■ Activity ■
When you copy the listing, reproduce each line as it appears and omit every image.

■ Material shown ■
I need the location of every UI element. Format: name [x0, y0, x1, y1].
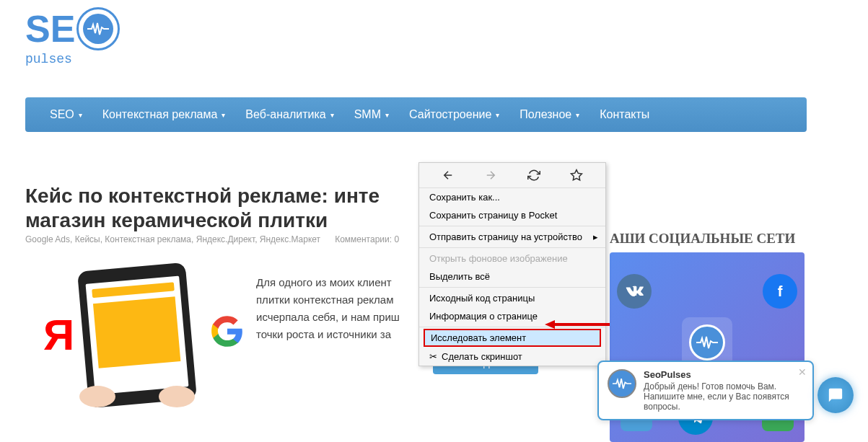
google-icon	[209, 314, 245, 350]
scissors-icon: ✂	[429, 351, 437, 362]
reload-icon[interactable]	[527, 169, 540, 182]
yandex-icon: Я	[43, 310, 74, 360]
divider	[419, 287, 605, 288]
browser-context-menu: Сохранить как... Сохранить страницу в Po…	[418, 162, 606, 366]
svg-point-1	[159, 386, 195, 407]
facebook-icon[interactable]: f	[763, 274, 797, 309]
vk-icon[interactable]	[617, 274, 652, 309]
chevron-down-icon: ▾	[576, 111, 579, 119]
chevron-down-icon: ▾	[496, 111, 499, 119]
logo-letter-e: E	[51, 7, 76, 50]
divider	[419, 226, 605, 226]
article-featured-image: Я	[43, 260, 245, 404]
chevron-down-icon: ▾	[222, 111, 225, 119]
close-icon[interactable]: ✕	[798, 366, 807, 378]
nav-useful[interactable]: Полезное▾	[509, 108, 589, 121]
logo-pulse-icon	[76, 7, 120, 50]
nav-smm[interactable]: SMM▾	[344, 108, 399, 121]
article-title[interactable]: Кейс по контекстной рекламе: инте магази…	[25, 184, 415, 232]
article-categories[interactable]: Google Ads, Кейсы, Контекстная реклама, …	[25, 234, 320, 244]
nav-site-building[interactable]: Сайтостроение▾	[399, 108, 509, 121]
ctx-open-bg-image: Открыть фоновое изображение	[419, 249, 605, 268]
chat-avatar	[608, 369, 636, 398]
chat-title: SeoPulses	[644, 369, 804, 380]
chevron-down-icon: ▾	[79, 111, 82, 119]
nav-seo[interactable]: SEO▾	[40, 108, 92, 121]
red-arrow-annotation	[545, 319, 610, 330]
nav-web-analytics[interactable]: Веб-аналитика▾	[235, 108, 343, 121]
hands-illustration	[76, 379, 198, 407]
forward-icon[interactable]	[484, 169, 497, 182]
divider	[419, 247, 605, 248]
nav-contacts[interactable]: Контакты	[589, 108, 659, 121]
ctx-save-as[interactable]: Сохранить как...	[419, 188, 605, 206]
context-menu-toolbar	[419, 163, 605, 188]
logo-subtitle: pulses	[25, 52, 72, 66]
chevron-down-icon: ▾	[385, 111, 389, 119]
article-meta: Google Ads, Кейсы, Контекстная реклама, …	[25, 234, 399, 244]
svg-point-0	[79, 386, 115, 407]
chat-launcher-button[interactable]	[817, 377, 854, 413]
logo-letter-s: S	[25, 7, 51, 50]
chat-popup: ✕ SeoPulses Добрый день! Готов помочь Ва…	[597, 361, 814, 420]
ctx-view-source[interactable]: Исходный код страницы	[419, 289, 605, 307]
ctx-take-screenshot[interactable]: ✂ Сделать скриншот	[419, 348, 605, 366]
nav-context-ads[interactable]: Контекстная реклама▾	[92, 108, 236, 121]
back-icon[interactable]	[442, 169, 455, 182]
chat-message: Добрый день! Готов помочь Вам. Напишите …	[644, 381, 804, 412]
article-excerpt: Для одного из моих клиент плитки контекс…	[256, 274, 422, 343]
sidebar-social-title: АШИ СОЦИАЛЬНЫЕ СЕТИ	[610, 231, 795, 247]
ctx-send-to-device[interactable]: Отправить страницу на устройство▸	[419, 228, 605, 246]
ctx-save-pocket[interactable]: Сохранить страницу в Pocket	[419, 206, 605, 224]
svg-marker-3	[545, 320, 555, 329]
ctx-select-all[interactable]: Выделить всё	[419, 268, 605, 286]
site-logo[interactable]: S E	[25, 7, 120, 50]
main-navbar: SEO▾ Контекстная реклама▾ Веб-аналитика▾…	[25, 97, 807, 132]
chevron-right-icon: ▸	[593, 231, 598, 242]
article-comments[interactable]: Комментарии: 0	[335, 234, 399, 244]
ctx-inspect-element[interactable]: Исследовать элемент	[424, 329, 601, 347]
bookmark-icon[interactable]	[570, 169, 583, 182]
chevron-down-icon: ▾	[330, 111, 334, 119]
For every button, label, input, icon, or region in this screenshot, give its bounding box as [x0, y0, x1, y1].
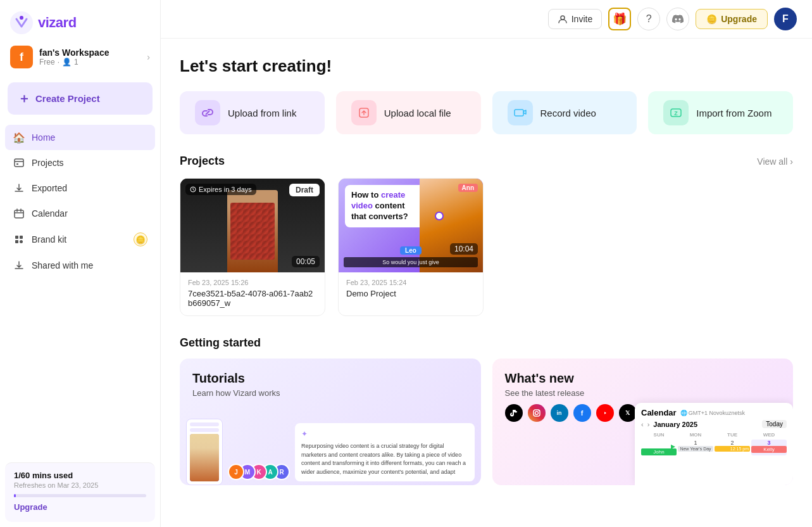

■ Expected output ■
I need the location of every UI element. Format: name [x0, y0, x1, y1].
google-icon	[209, 314, 245, 350]
scissors-icon: ✂	[429, 351, 437, 362]
reload-icon[interactable]	[527, 169, 540, 182]
yandex-icon: Я	[43, 310, 74, 360]
divider	[419, 287, 605, 288]
browser-context-menu: Сохранить как... Сохранить страницу в Po…	[418, 162, 606, 366]
svg-point-1	[159, 386, 195, 407]
facebook-icon[interactable]: f	[763, 274, 797, 309]
vk-icon[interactable]	[617, 274, 652, 309]
chevron-down-icon: ▾	[576, 111, 579, 119]
chevron-down-icon: ▾	[496, 111, 499, 119]
logo-letter-e: E	[51, 7, 76, 50]
divider	[419, 226, 605, 226]
article-featured-image: Я	[43, 260, 245, 404]
chevron-down-icon: ▾	[222, 111, 225, 119]
close-icon[interactable]: ✕	[798, 366, 807, 378]
nav-useful[interactable]: Полезное▾	[509, 108, 589, 121]
logo-pulse-icon	[76, 7, 120, 50]
nav-smm[interactable]: SMM▾	[344, 108, 399, 121]
article-title[interactable]: Кейс по контекстной рекламе: инте магази…	[25, 184, 415, 232]
article-categories[interactable]: Google Ads, Кейсы, Контекстная реклама, …	[25, 234, 320, 244]
nav-site-building[interactable]: Сайтостроение▾	[399, 108, 509, 121]
ctx-open-bg-image: Открыть фоновое изображение	[419, 249, 605, 268]
chat-avatar	[608, 369, 636, 398]
chat-title: SeoPulses	[644, 369, 804, 380]
chevron-down-icon: ▾	[79, 111, 82, 119]
nav-seo[interactable]: SEO▾	[40, 108, 92, 121]
red-arrow-annotation	[545, 319, 610, 330]
nav-web-analytics[interactable]: Веб-аналитика▾	[235, 108, 343, 121]
hands-illustration	[76, 379, 198, 407]
forward-icon[interactable]	[484, 169, 497, 182]
divider	[419, 247, 605, 248]
nav-contacts[interactable]: Контакты	[589, 108, 659, 121]
ctx-save-as[interactable]: Сохранить как...	[419, 188, 605, 206]
context-menu-toolbar	[419, 163, 605, 188]
logo-subtitle: pulses	[25, 52, 72, 66]
chevron-down-icon: ▾	[385, 111, 389, 119]
article-meta: Google Ads, Кейсы, Контекстная реклама, …	[25, 234, 399, 244]
svg-point-0	[79, 386, 115, 407]
chat-launcher-button[interactable]	[817, 377, 854, 413]
logo-letter-s: S	[25, 7, 51, 50]
chat-popup: ✕ SeoPulses Добрый день! Готов помочь Ва…	[597, 361, 814, 420]
ctx-view-source[interactable]: Исходный код страницы	[419, 289, 605, 307]
ctx-take-screenshot[interactable]: ✂ Сделать скриншот	[419, 348, 605, 366]
nav-context-ads[interactable]: Контекстная реклама▾	[92, 108, 236, 121]
back-icon[interactable]	[442, 169, 455, 182]
chat-message: Добрый день! Готов помочь Вам. Напишите …	[644, 381, 804, 412]
article-excerpt: Для одного из моих клиент плитки контекс…	[256, 274, 422, 343]
sidebar-social-title: АШИ СОЦИАЛЬНЫЕ СЕТИ	[610, 231, 795, 247]
ctx-send-to-device[interactable]: Отправить страницу на устройство▸	[419, 228, 605, 246]
ctx-save-pocket[interactable]: Сохранить страницу в Pocket	[419, 206, 605, 224]
svg-marker-3	[545, 320, 555, 329]
ctx-select-all[interactable]: Выделить всё	[419, 268, 605, 286]
site-logo[interactable]: S E	[25, 7, 120, 50]
main-navbar: SEO▾ Контекстная реклама▾ Веб-аналитика▾…	[25, 97, 807, 132]
chevron-right-icon: ▸	[593, 231, 598, 242]
article-comments[interactable]: Комментарии: 0	[335, 234, 399, 244]
ctx-inspect-element[interactable]: Исследовать элемент	[424, 329, 601, 347]
bookmark-icon[interactable]	[570, 169, 583, 182]
chevron-down-icon: ▾	[330, 111, 334, 119]
For every button, label, input, icon, or region in this screenshot, give its bounding box as [x0, y0, x1, y1].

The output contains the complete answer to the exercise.